I slept pretty well with my pepper spray under my pillow and the fan I requested blowing directly on me all night. Although my room is small, it’s good enough for me and at $12 per night, you get what you pay for. I can’t complain. I am safe. The staff know me and take good care of me and I got the quiet side of the hotel this time. J
Jane came to ‘pick me’ for church around 11:30 and it was so meaningful to walk into a church where I recognize the faces of most, and they are happy to see me. Ugandans are always very honouring of guests and so my seat was in the front once again, facing sideways so I can feel the eyes of everyone on me as they very rarely have muzungus come this far into the village and away from the larger centres. I made one toddler scream in terror, and hide her face in her mom’s dress, but I have come to expect this and just take it in stride, greeting everyone with the typical eyebrow raise and head tilt that quickly becomes a habit when I’m here. This trip, I have also found myself speaking Ugandan English and with their accent because they find it so much easier to understand. I only need remember to turn it off when I’m speaking to whites – trickier than you think.

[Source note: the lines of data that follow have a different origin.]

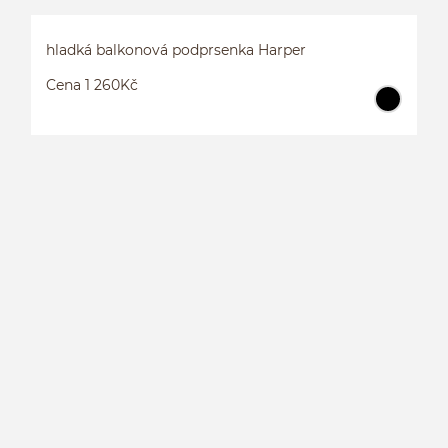
hladká balkonová podprsenka Harper
Cena 1 260Kč
H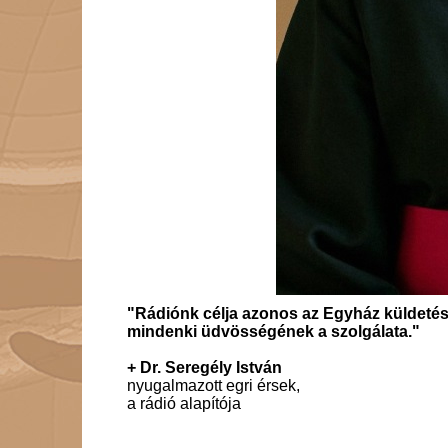
"Rádiónk célja azonos az Egyház küldetés
mindenki üdvösségének a szolgálata."
+ Dr. Seregély István
nyugalmazott egri érsek,
a rádió alapítója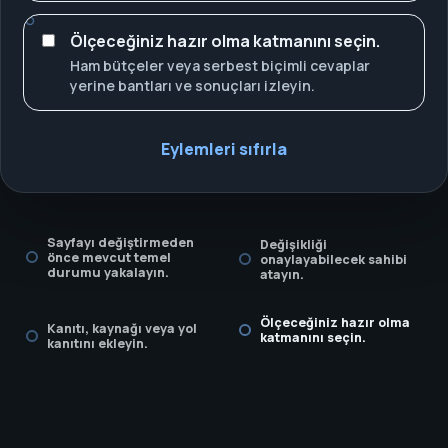
Ölçeceğiniz hazır olma katmanını seçin.
Ham bütçeler veya serbest biçimli cevaplar
yerine bantları ve sonuçları izleyin.
Eylemleri sıfırla
Sayfayı değiştirmeden
Değişikliği
önce mevcut temel
onaylayabilecek sahibi
durumu yakalayın.
atayın.
Ölçeceğiniz hazır olma
Kanıtı, kaynağı veya yol
katmanını seçin.
kanıtını ekleyin.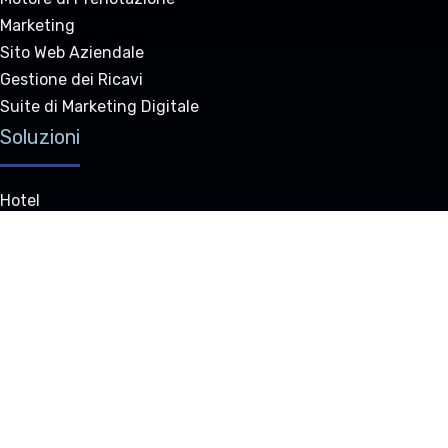
Marketing
Sito Web Aziendale
Gestione dei Ricavi
Suite di Marketing Digitale
Soluzioni
Hotel
Ostelli
B&B e Locande
Gruppi Alberghieri
Affitti Vacanze
GDS
Partnership
Vendite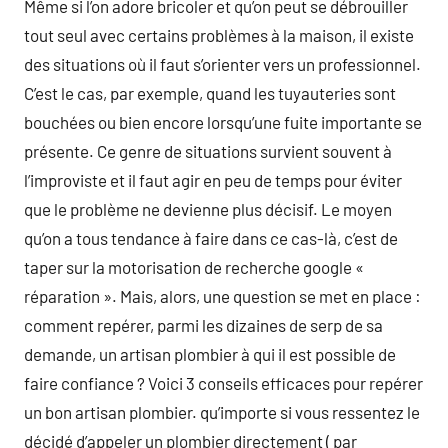
Même si l’on adore bricoler et qu’on peut se débrouiller
tout seul avec certains problèmes à la maison, il existe
des situations où il faut s’orienter vers un professionnel.
C’est le cas, par exemple, quand les tuyauteries sont
bouchées ou bien encore lorsqu’une fuite importante se
présente. Ce genre de situations survient souvent à
l’improviste et il faut agir en peu de temps pour éviter
que le problème ne devienne plus décisif. Le moyen
qu’on a tous tendance à faire dans ce cas-là, c’est de
taper sur la motorisation de recherche google «
réparation ». Mais, alors, une question se met en place :
comment repérer, parmi les dizaines de serp de sa
demande, un artisan plombier à qui il est possible de
faire confiance ? Voici 3 conseils efficaces pour repérer
un bon artisan plombier. qu’importe si vous ressentez le
décidé d’appeler un plombier directement ( par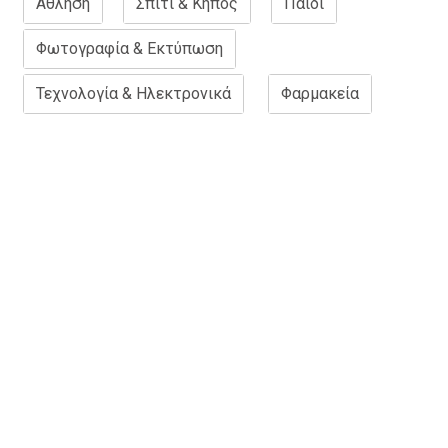
Άθληση
Σπίτι & Κήπος
Παιδί
Φωτογραφία & Εκτύπωση
Τεχνολογία & Ηλεκτρονικά
Φαρμακεία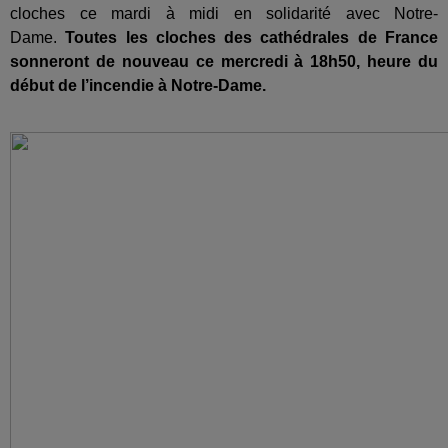
cloches ce mardi à midi en solidarité avec Notre-
Dame.
Toutes les cloches des cathédrales de France
sonneront de nouveau ce mercredi à 18h50, heure du
début de l’incendie à Notre-Dame.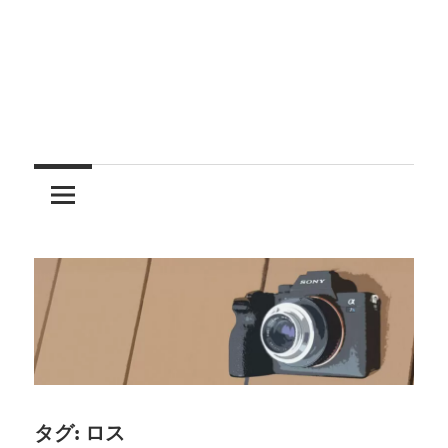
レ
ン
ズ
を
使
う
タグ:
ロス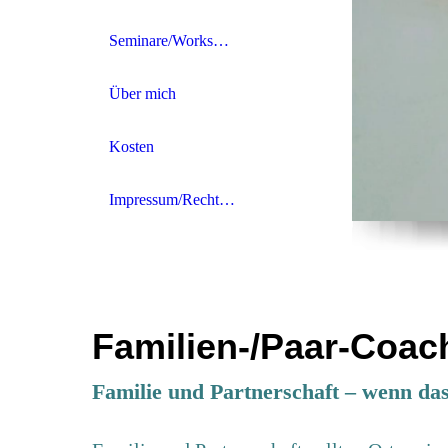
Seminare/Workshops
Über mich
Kosten
Impressum/Rechtliches
Familien-/Paar-Coac
Familie und Partnerschaft – wenn da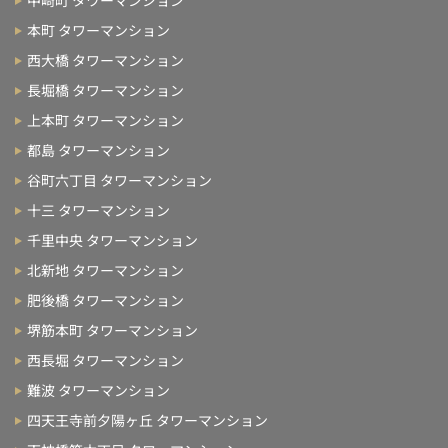
中崎町 タワーマンション
本町 タワーマンション
西大橋 タワーマンション
長堀橋 タワーマンション
上本町 タワーマンション
都島 タワーマンション
谷町六丁目 タワーマンション
十三 タワーマンション
千里中央 タワーマンション
北新地 タワーマンション
肥後橋 タワーマンション
堺筋本町 タワーマンション
西長堀 タワーマンション
難波 タワーマンション
四天王寺前夕陽ヶ丘 タワーマンション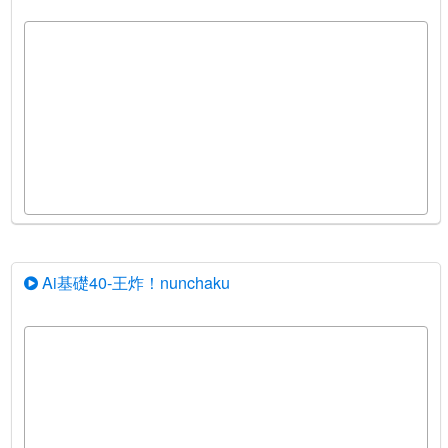
Ai基礎40-王炸！nunchaku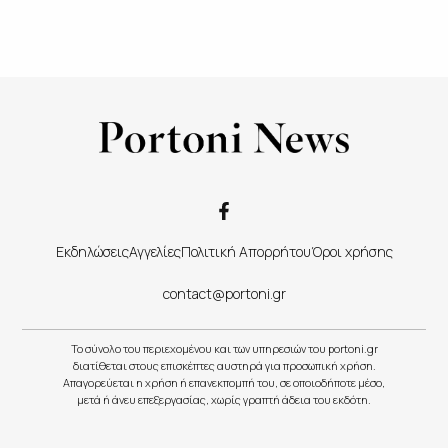
Εκδηλώσεις
Αγγελίες
Πολιτική Απορρήτου
Όροι χρήσης
contact@portoni.gr
Το σύνολο του περιεχομένου και των υπηρεσιών του portoni.gr
διατίθεται στους επισκέπτες αυστηρά για προσωπική χρήση.
Απαγορεύεται η χρήση ή επανεκπομπή του, σε οποιοδήποτε μέσο,
μετά ή άνευ επεξεργασίας, χωρίς γραπτή άδεια του εκδότη.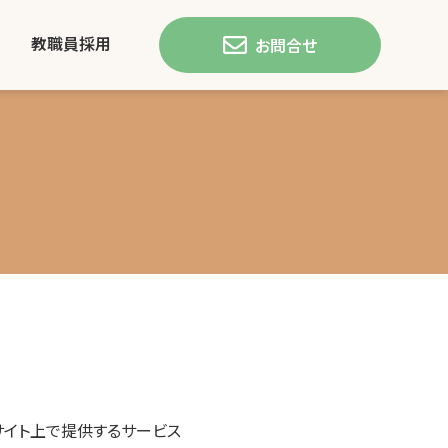
教職員採用
お問合せ
サイト上で提供するサービス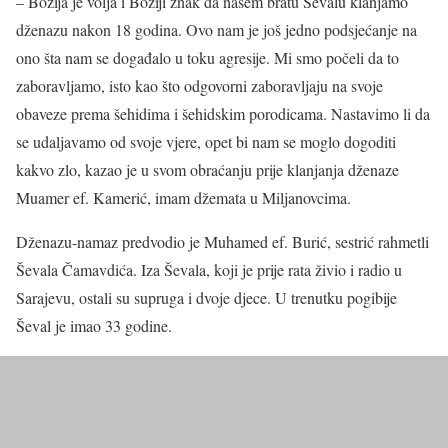
– Božija je volja i Božiji znak da našem bratu Ševalu klanjamo
dženazu nakon 18 godina. Ovo nam je još jedno podsjećanje na
ono šta nam se događalo u toku agresije. Mi smo počeli da to
zaboravljamo, isto kao što odgovorni zaboravljaju na svoje
obaveze prema šehidima i šehidskim porodicama. Nastavimo li da
se udaljavamo od svoje vjere, opet bi nam se moglo dogoditi
kakvo zlo, kazao je u svom obraćanju prije klanjanja dženaze
Muamer ef. Kamerić, imam džemata u Miljanovcima.
Dženazu-namaz predvodio je Muhamed ef. Burić, sestrić rahmetli
Ševala Čamavdića. Iza Ševala, koji je prije rata živio i radio u
Sarajevu, ostali su supruga i dvoje djece. U trenutku pogibije
Ševal je imao 33 godine.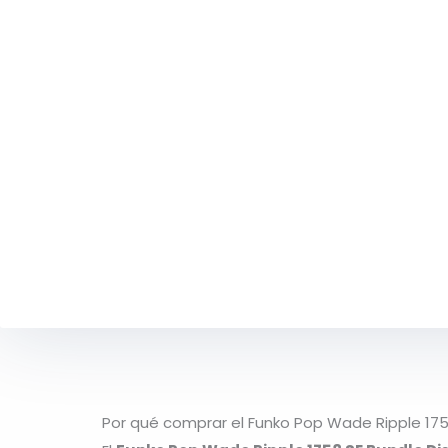
Por qué comprar el Funko Pop Wade Ripple 175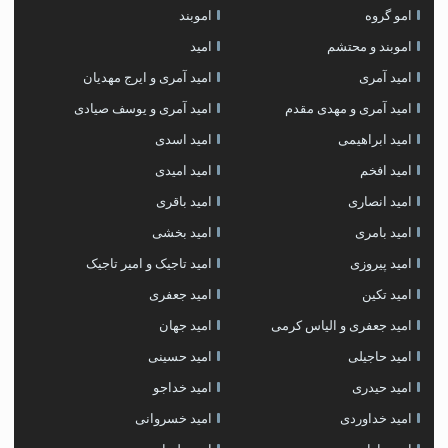
امو گروه
اموبند
اموبند و محتشم
امید
امید آمری
امید آمری و ایرج مهدیان
امید آمری و مهدی مقدم
امید آمری و یوسف صیادی
امید ابراهیمی
امید اسدی
امید افخم
امید امیدی
امید انصاری
امید باقری
امید بامری
امید بخشی
امید پیروزی
امید تاجیک و امیر تاجیک
امید تکین
امید جعفری
امید جعفری و الیاس کرمی
امید جهان
امید حاجیلی
امید حسینی
امید حیدری
امید خداجو
امید خداوردی
امید خسروانی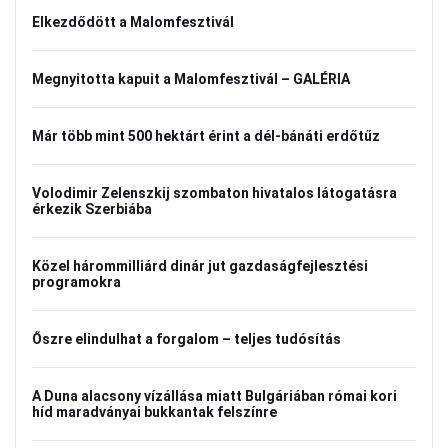
Elkezdődött a Malomfesztivál
Megnyitotta kapuit a Malomfesztivál – GALÉRIA
Már több mint 500 hektárt érint a dél-bánáti erdőtűz
Volodimir Zelenszkij szombaton hivatalos látogatásra
érkezik Szerbiába
Közel hárommilliárd dinár jut gazdaságfejlesztési
programokra
Őszre elindulhat a forgalom – teljes tudósítás
A Duna alacsony vízállása miatt Bulgáriában római kori
híd maradványai bukkantak felszínre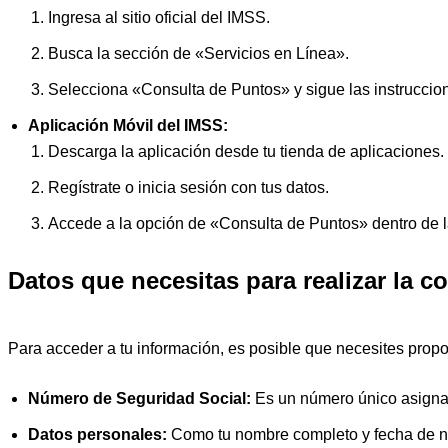
Ingresa al sitio oficial del IMSS.
Busca la sección de «Servicios en Línea».
Selecciona «Consulta de Puntos» y sigue las instruccio
Aplicación Móvil del IMSS:
Descarga la aplicación desde tu tienda de aplicaciones.
Regístrate o inicia sesión con tus datos.
Accede a la opción de «Consulta de Puntos» dentro de l
Datos que necesitas para realizar la c
Para acceder a tu información, es posible que necesites prop
Número de Seguridad Social:
Es un número único asignad
Datos personales:
Como tu nombre completo y fecha de n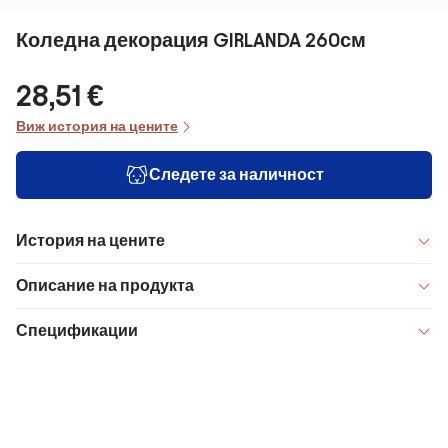
Коледна декорация GIRLANDA 260см
28,51 €
Виж история на цените
Следете за наличност
История на цените
Описание на продукта
Спецификации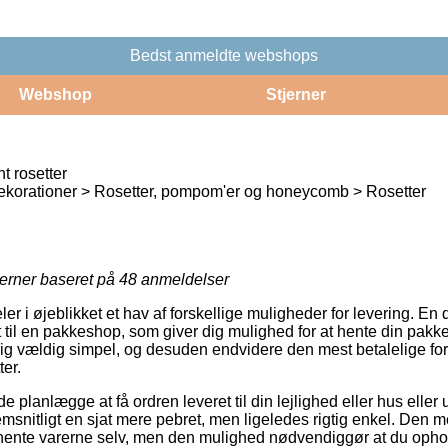
Bedst anmeldte webshops
Webshop
Stjerner
t rosetter
ekorationer > Rosetter, pompom'er og honeycomb > Rosetter
jerner baseret på
48
anmeldelser
eler i øjeblikket et hav af forskellige muligheder for levering. E
et til en pakkeshop, som giver dig mulighed for at hente din pakke
g vældig simpel, og desuden endvidere den mest betalelige form
er.
anlægge at få ordren leveret til din lejlighed eller hus eller u
snitligt en sjat mere pebret, men ligeledes rigtig enkel. Den me
t hente varerne selv, men den mulighed nødvendiggør at du opho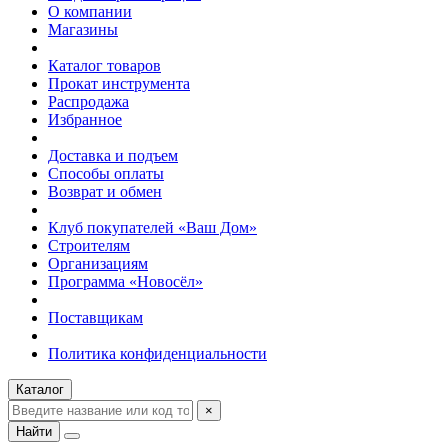
О компании
Магазины
Каталог товаров
Прокат инструмента
Распродажа
Избранное
Доставка и подъем
Способы оплаты
Возврат и обмен
Клуб покупателей «Ваш Дом»
Строителям
Организациям
Программа «Новосёл»
Поставщикам
Политика конфиденциальности
Каталог
×
Найти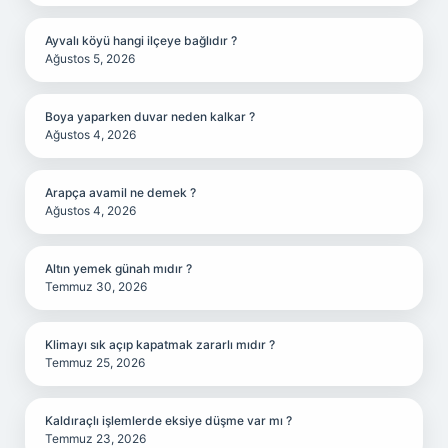
Ayvalı köyü hangi ilçeye bağlıdır ?
Ağustos 5, 2026
Boya yaparken duvar neden kalkar ?
Ağustos 4, 2026
Arapça avamil ne demek ?
Ağustos 4, 2026
Altın yemek günah mıdır ?
Temmuz 30, 2026
Klimayı sık açıp kapatmak zararlı mıdır ?
Temmuz 25, 2026
Kaldıraçlı işlemlerde eksiye düşme var mı ?
Temmuz 23, 2026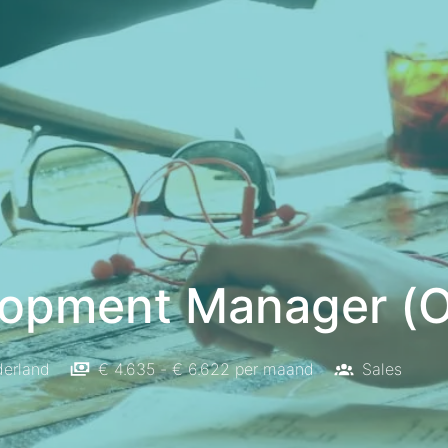
lopment Manager (O
erland
€ 4.635 - € 6.622 per maand
Sales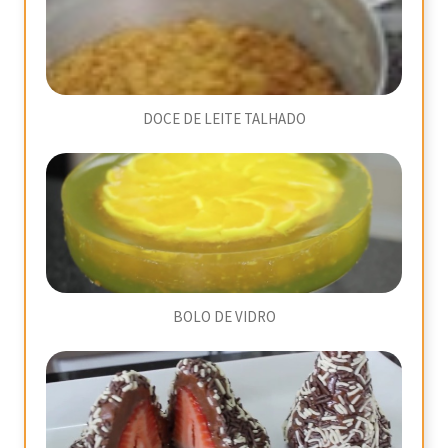
DOCE DE LEITE TALHADO
BOLO DE VIDRO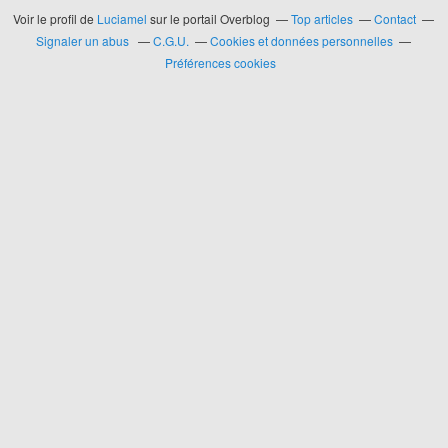
Voir le profil de
Luciamel
sur le portail Overblog
Top articles
Contact
Signaler un abus
C.G.U.
Cookies et données personnelles
Préférences cookies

Vincent’s children all stayed back from their first day of school (Monday) to see me and spend time with me and I really got to know them a bit better this time. I was asking Stephen, the seventeen-year-old, about girls and if there was anyone special back at school. I wish you could see his face. Of course, we cannot see blushing on their dark skin, but his smile told me what I needed to know and I teased him throughout the day and we had fun with it. They did a special dance and when it was time for everyone to dance, instead of looking like an idiot in the front while everyone stared at a white girl trying to dance (can you imagine), I moved my way back to Vincent’s family and danced with them as they taught me their moves and I tried to keep up. I was sweating through my clothes by the end of about 30-40 minutes of dancing and for the last 20 minutes, I was holding one of the grandchildren of the lady we went to see yesterday. Who ever thought that worship time could be a workout. I spoke a brief word of thanks and a story from last week’s ministry time. I greeted them with Katonda akuwe omukisa (God bless you) which made them all laugh and clap. I’m telling you this – learning some of the local language for out bike trip and keeping it fresh in my mind has made 100% of the difference in my ability to reach out to people on this trip. They are so surprised at first and then seem hounoured that a muzungu would go to the trouble of learning a few things in their language. It has opened doors that would have remained closed and I’m sure helped me avoid threatening situations at times just because I can greet them and say things like tewali buzibu (no problem).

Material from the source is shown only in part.